Over 80 schools across Swaziland have been indefinitely shut down since the protests intensified in the last three weeks.
Among other incidents, the police today invaded classrooms and assaulted students at John Wesley and Mater Dolorosa schools in Mbabane.
Mswati, who rules Swaziland as Africa's last absolute monarch, has been deploying his military and police forces to schools amidst political tumult intensified by students’ protests countrywide.
On Monday 11 October 2021, students from about 50 schools boycotted classes, demanding quality learning equipment, free education along with the abolishing of school fees, improved learning conditions including availability of teachers, release of arrested students as well as justice for their peers who were tortured from last week's protests, release of all political prisoners, and the removal of the tinkhundla system, among other demands.
About 10 students were abducted by the police on Monday. They are feared to have been tortured as they were targeted by the police with allegations that they were responsible for inciting the protests.
The government claims that the students are being used, but the students are adamant that their demands are just.
"We independently resolved to protest as our grievances have never been heard for a long time. It is a pity that instead of resolving our issues, we are beaten, shot, and arrested by police. It was the case even today as we had to escape as police were shooting us," said one student on Monday in a video interview posted on social media.

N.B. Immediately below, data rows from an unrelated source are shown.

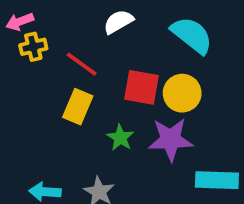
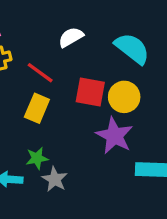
green star: (120, 138) -> (37, 158), moved, turned 30
purple star: (171, 140) -> (114, 136), turned 30

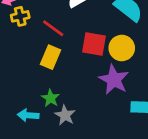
green star: (37, 158) -> (51, 98), turned -30

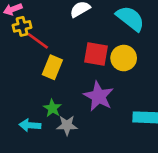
red line: (53, 28) -> (38, 41), moved
purple star: (114, 80) -> (99, 96), moved
gray star: (65, 115) -> (67, 125), turned -30

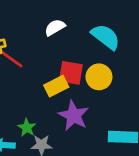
yellow rectangle: (52, 67) -> (56, 86), moved, turned 40

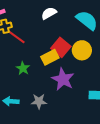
red square: (71, 73) -> (61, 47), turned 30
green star: (27, 128) -> (23, 68), moved

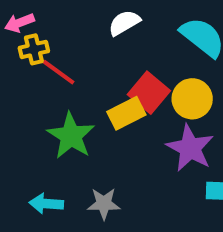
green star: (23, 68) -> (71, 136), size x1.6
purple star: (63, 79) -> (190, 148), moved

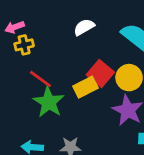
red line: (59, 72) -> (40, 79), moved

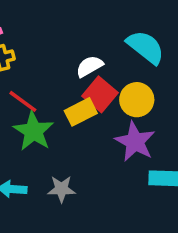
white semicircle: (84, 27) -> (89, 66), moved

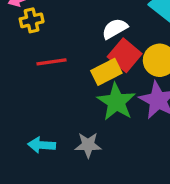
red line: (23, 101) -> (52, 62), turned -44
green star: (33, 131) -> (116, 102), moved

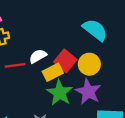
white semicircle: (115, 29) -> (38, 56), moved

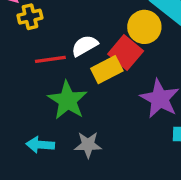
yellow circle: (89, 64) -> (144, 27), moved
green star: (60, 93) -> (68, 100), moved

Of note, these protests are a progression of last week's protests. They follow protests initiated by the Swaziland National Union of Students, under the Democracy Now campaign.
Concomitantly, William Pitcher College students in Manzini once again boycotted second semester examinations still demanding their refunds, improved learning conditions, to name but a few. Last week Tuesday when the students approached the college administration requesting responses to their petition, the college principal summoned police who then deployed a battalion of armed police to intimidate and silence the students.

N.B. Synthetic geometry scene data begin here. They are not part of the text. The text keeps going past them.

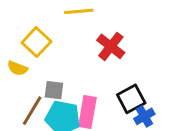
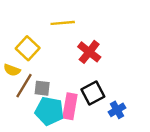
black square: (131, 99) -> (93, 93), moved
brown line: (32, 111) -> (24, 86), moved

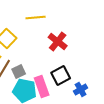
gray square: (42, 88) -> (19, 72), turned -32
pink rectangle: (70, 106) -> (42, 86), turned -30

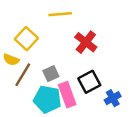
gray square: (19, 72) -> (51, 74), moved

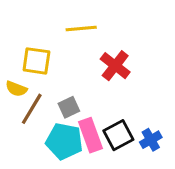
yellow square: (26, 39) -> (36, 61), turned -35
black square: (89, 82) -> (118, 135), moved

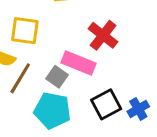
gray square: (69, 107) -> (57, 77), turned -30
pink rectangle: (91, 135) -> (78, 63), moved, turned -48

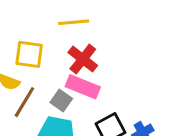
red cross: (103, 35) -> (83, 59), moved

Yesterday (Monday) morning, police invaded the William Pitcher college, fired teargas canisters and live rounds on students.
The college’s Student Representative Council President, Bheka Mabuza, said, "Instead of addressing students’ issues with the SRC, the principal now communicates with the police. Just recently, she called the police who attacked students in their dormitories. As a result, three students were critically injured. Today she called the police again, who fired teargas and live ammunition in a bid to silence the students.”

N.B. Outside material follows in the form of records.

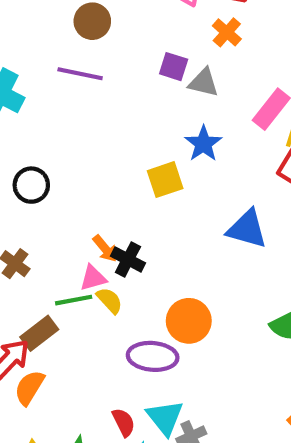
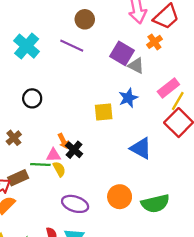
purple square: (174, 67) -> (122, 53), size x1.5
orange circle: (189, 321) -> (120, 197), moved

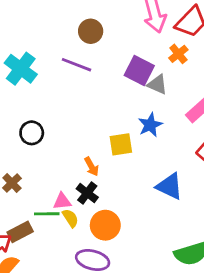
orange arrow: (63, 141) -> (92, 167), moved
orange circle: (120, 197) -> (105, 225), moved

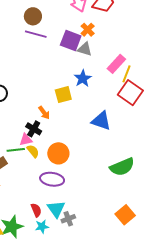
orange cross: (178, 54) -> (88, 30), moved
purple line: (77, 65) -> (36, 34), moved
black cross: (87, 193) -> (34, 129), moved

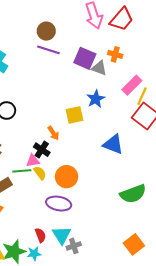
orange cross: (88, 30) -> (115, 54), moved, turned -32
cyan star: (42, 227) -> (34, 254), moved

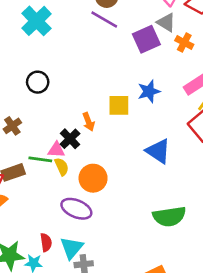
purple square: (85, 58) -> (146, 39), turned 30
gray triangle: (99, 68) -> (166, 22), moved

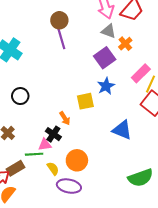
purple line: (104, 20) -> (61, 38), turned 55
purple square: (146, 39) -> (105, 58), moved
orange cross: (184, 42) -> (125, 44), turned 32
yellow semicircle: (62, 167) -> (53, 169), moved

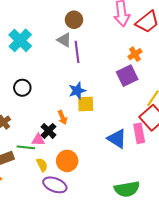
gray triangle: (109, 31) -> (64, 40), moved
purple line: (61, 38) -> (77, 52), moved
purple square: (105, 58) -> (127, 76), moved
pink rectangle: (141, 73) -> (139, 133), moved, turned -66
blue star: (106, 86) -> (77, 91), moved

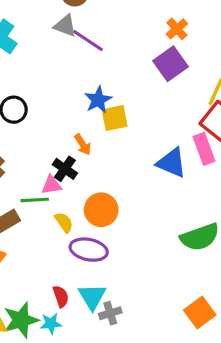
purple line: (77, 52) -> (88, 40), turned -40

“But she should know that there is no amount of intimidation that will ever silence the students unless their demands are settled," added Mabuza.
The Communist Party of Swaziland (CPS) calls for intensification of protests across the country for free quality and relevant education, for the release of all political prisoners, including the students who were recently arrested, and for democracy.
The CPS also calls for unity between primary and high school students with students from colleges and universities.
The CPS also calls upon the teachers’ union, the Swaziland National Association of Teachers, as well as its members in the schools, to give solidarity to the students. Unity between teachers and students is crucial in the final push for the overthrow of the ruling autocracy, for the attainment of democracy.